Note:
This topic has been translated from a Chinese forum by GPT and might contain errors.
Original topic: tikv wait_time.snapshot耗时很高
[TiDB Usage Environment] Production Environment
[TiDB Version] v4.0.14
[Encountered Problem: Phenomenon and Impact]
-
A large number of slow SQL queries
-
Checking the TiDB logs shows a large number of “invalidate current region, because others failed on same store” logs, pointing to the same TiKV node
-
Checking the TiKV node logs, all point to the same region
-
Tidashboard hotspot map
[Resource Configuration] TiKV 9c/90g * 7
Here are some practices, see if they can help you.

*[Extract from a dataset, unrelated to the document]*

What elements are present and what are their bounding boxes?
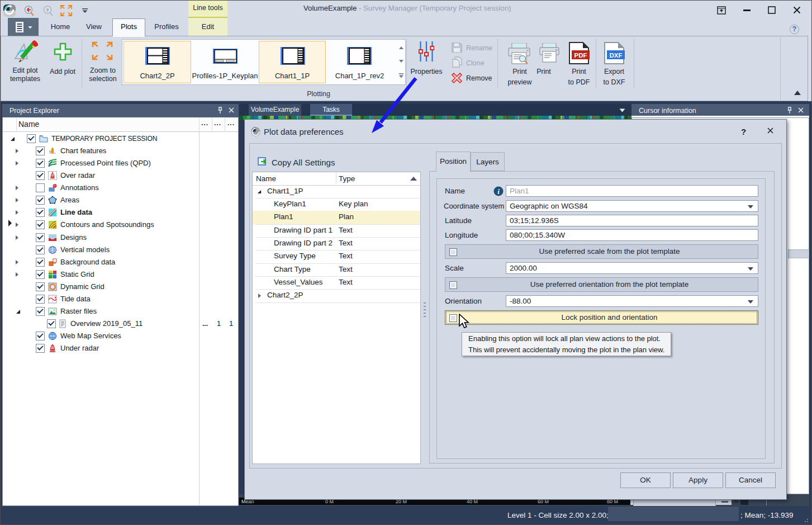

Click on SQL in the dashboard to enter the SQL details page and see where the statement is slow.
Prewrite and lock, these all seem to be affected.

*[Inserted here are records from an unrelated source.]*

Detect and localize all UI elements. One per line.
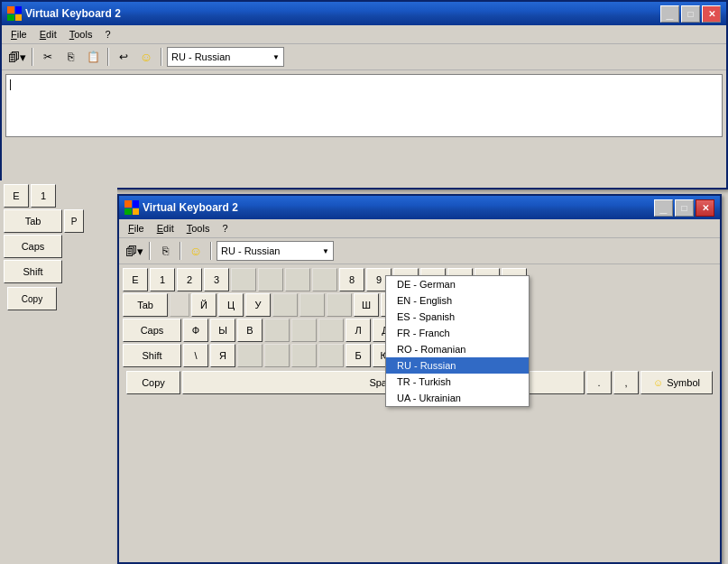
key-4[interactable] xyxy=(231,268,256,291)
minimize-btn-2[interactable]: _ xyxy=(654,199,673,217)
close-btn-1[interactable]: ✕ xyxy=(702,5,721,23)
menu-help-2[interactable]: ? xyxy=(217,221,233,236)
title-bar-2[interactable]: Virtual Keyboard 2 _ □ ✕ xyxy=(119,196,720,219)
key-F-cyr[interactable]: Ф xyxy=(183,319,208,342)
key-E-cyr[interactable]: Е xyxy=(123,268,148,291)
menu-file-2[interactable]: File xyxy=(123,221,150,236)
key-comma[interactable]: . xyxy=(586,371,612,394)
lang-selected-1: RU - Russian xyxy=(171,51,230,62)
copy-btn-2[interactable]: ⎘ xyxy=(155,241,175,261)
lang-item-fr[interactable]: FR - Franch xyxy=(386,325,529,341)
toolbar-2: 🗐▾ ⎘ ☺ RU - Russian ▼ xyxy=(119,238,720,264)
key-b-cyr[interactable]: Б xyxy=(346,344,371,367)
lang-dropdown-2[interactable]: RU - Russian ▼ xyxy=(217,241,334,261)
key-tab[interactable]: Tab xyxy=(123,293,168,317)
key-J[interactable]: Й xyxy=(191,293,217,317)
key-bs2[interactable]: \ xyxy=(183,344,208,367)
smile-btn-1[interactable]: ☺ xyxy=(136,47,156,67)
menu-bar-1: File Edit Tools ? xyxy=(2,25,726,44)
key-ya[interactable]: Я xyxy=(210,344,235,367)
key-5[interactable] xyxy=(258,268,283,291)
lang-item-ru[interactable]: RU - Russian xyxy=(386,357,529,374)
window-title-1: Virtual Keyboard 2 xyxy=(25,7,121,20)
sep-2 xyxy=(107,48,109,66)
key-P-cyr[interactable] xyxy=(291,319,317,342)
kb-partial-row3: Caps xyxy=(4,235,114,258)
title-buttons-1: _ □ ✕ xyxy=(660,5,721,23)
key-C-cyr[interactable]: Ц xyxy=(218,293,244,317)
key-N-cyr[interactable] xyxy=(327,293,352,317)
close-btn-2[interactable]: ✕ xyxy=(696,199,714,217)
key-copy[interactable]: Copy xyxy=(126,371,180,394)
menu-edit-1[interactable]: Edit xyxy=(34,27,62,42)
key-SH[interactable]: Ш xyxy=(354,293,379,317)
p-key-shift[interactable]: Shift xyxy=(4,260,62,283)
dropdown-arrow-2: ▼ xyxy=(322,247,329,255)
key-8[interactable]: 8 xyxy=(339,268,364,291)
menu-edit-2[interactable]: Edit xyxy=(152,221,180,236)
key-Y-cyr[interactable]: Ы xyxy=(210,319,235,342)
copy-btn-1[interactable]: ⎘ xyxy=(60,47,80,67)
p-key-r[interactable]: Р xyxy=(64,209,84,233)
new-btn-2[interactable]: 🗐▾ xyxy=(124,241,144,261)
p-key-tab[interactable]: Tab xyxy=(4,209,62,233)
p-key-e[interactable]: Е xyxy=(4,184,29,208)
key-m-cyr[interactable] xyxy=(291,344,317,367)
p-key-1[interactable]: 1 xyxy=(31,184,56,208)
text-cursor-1: | xyxy=(9,78,12,90)
key-period[interactable]: , xyxy=(613,371,639,394)
lang-item-de[interactable]: DE - German xyxy=(386,276,529,292)
key-ch[interactable] xyxy=(237,344,263,367)
lang-dropdown-1[interactable]: RU - Russian ▼ xyxy=(167,47,284,67)
maximize-btn-1[interactable]: □ xyxy=(681,5,700,23)
lang-item-tr[interactable]: TR - Turkish xyxy=(386,374,529,390)
dropdown-arrow-1: ▼ xyxy=(272,53,280,61)
cut-btn-1[interactable]: ✂ xyxy=(38,47,58,67)
key-3[interactable]: 3 xyxy=(204,268,229,291)
p-key-caps[interactable]: Caps xyxy=(4,235,62,258)
sep-6 xyxy=(210,242,212,260)
kb-partial-row1: Е 1 xyxy=(4,184,114,208)
lang-item-en[interactable]: EN - English xyxy=(386,292,529,309)
key-R-cyr[interactable] xyxy=(318,319,344,342)
key-A-cyr[interactable] xyxy=(264,319,290,342)
key-1[interactable]: 1 xyxy=(150,268,175,291)
language-dropdown-list[interactable]: DE - German EN - English ES - Spanish FR… xyxy=(385,275,530,407)
window-1-kb-partial: Е 1 Tab Р Caps Shift Copy xyxy=(0,180,117,555)
menu-bar-2: File Edit Tools ? xyxy=(119,219,720,238)
key-s-cyr[interactable] xyxy=(264,344,290,367)
title-bar-1[interactable]: Virtual Keyboard 2 _ □ ✕ xyxy=(2,2,726,25)
smile-btn-2[interactable]: ☺ xyxy=(186,241,206,261)
maximize-btn-2[interactable]: □ xyxy=(675,199,694,217)
key-shift-l[interactable]: Shift xyxy=(123,344,181,367)
menu-help-1[interactable]: ? xyxy=(99,27,115,42)
menu-tools-1[interactable]: Tools xyxy=(64,27,98,42)
lang-selected-2: RU - Russian xyxy=(221,245,280,256)
key-symbol[interactable]: ☺Symbol xyxy=(640,371,713,394)
key-soft[interactable] xyxy=(318,344,344,367)
app-icon-2 xyxy=(124,200,139,215)
key-E2-cyr[interactable] xyxy=(299,293,325,317)
minimize-btn-1[interactable]: _ xyxy=(660,5,679,23)
sep-4 xyxy=(149,242,151,260)
key-6[interactable] xyxy=(285,268,310,291)
sep-1 xyxy=(32,48,33,66)
key-K-cyr[interactable] xyxy=(272,293,298,317)
lang-item-ro[interactable]: RO - Romanian xyxy=(386,341,529,357)
paste-btn-1[interactable]: 📋 xyxy=(83,47,103,67)
text-area-1[interactable]: | xyxy=(5,74,723,137)
menu-tools-2[interactable]: Tools xyxy=(181,221,216,236)
p-key-copy[interactable]: Copy xyxy=(7,287,57,310)
key-short[interactable] xyxy=(170,293,189,317)
lang-item-es[interactable]: ES - Spanish xyxy=(386,309,529,325)
key-caps[interactable]: Caps xyxy=(123,319,181,342)
undo-btn-1[interactable]: ↩ xyxy=(114,47,134,67)
new-btn-1[interactable]: 🗐▾ xyxy=(7,47,27,67)
key-U-cyr[interactable]: У xyxy=(245,293,271,317)
key-L-cyr[interactable]: Л xyxy=(346,319,371,342)
lang-item-ua[interactable]: UA - Ukrainian xyxy=(386,390,529,406)
key-7[interactable] xyxy=(312,268,337,291)
key-V-cyr[interactable]: В xyxy=(237,319,263,342)
key-2[interactable]: 2 xyxy=(177,268,202,291)
menu-file-1[interactable]: File xyxy=(5,27,32,42)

The TiDB server logs point to a specific TiKV node in the backend.
Here are the logs for that TiKV node.
Issues found from the logs:
-
Timestamp too slow. A large number of transaction start and end timestamps are being fetched from PD. This could be caused by a large number of update statements. Consider batching a certain number of updates and committing multiple updates in a single transaction.
-
Frequent leader elections. This could be due to the system being too busy to send heartbeats. In cases of network latency or poor conditions, consider increasing the election timeout to reduce the impact of no leader.
-
Frequent data application to the RocksDB KV store. Submissions are very frequent.
Summary: From a business perspective, investigate why there are so many updates. Allow multiple update statements to be committed at once.
Yes, this is controlled by the business, and it’s not easy to update in batches. Moreover, from the perspective of database monitoring and business at that time, there weren’t many updates.
In other words: there are no large-scale update operations at all?? Are there any other DML operations?
A large number of slow SQLs. What is the reason for the slowness of these update statements? Please share your analysis results for us to review.
The slowness during the update is all in the prewrite phase. Let’s upgrade first and see.
This topic was automatically closed 60 days after the last reply. New replies are no longer allowed.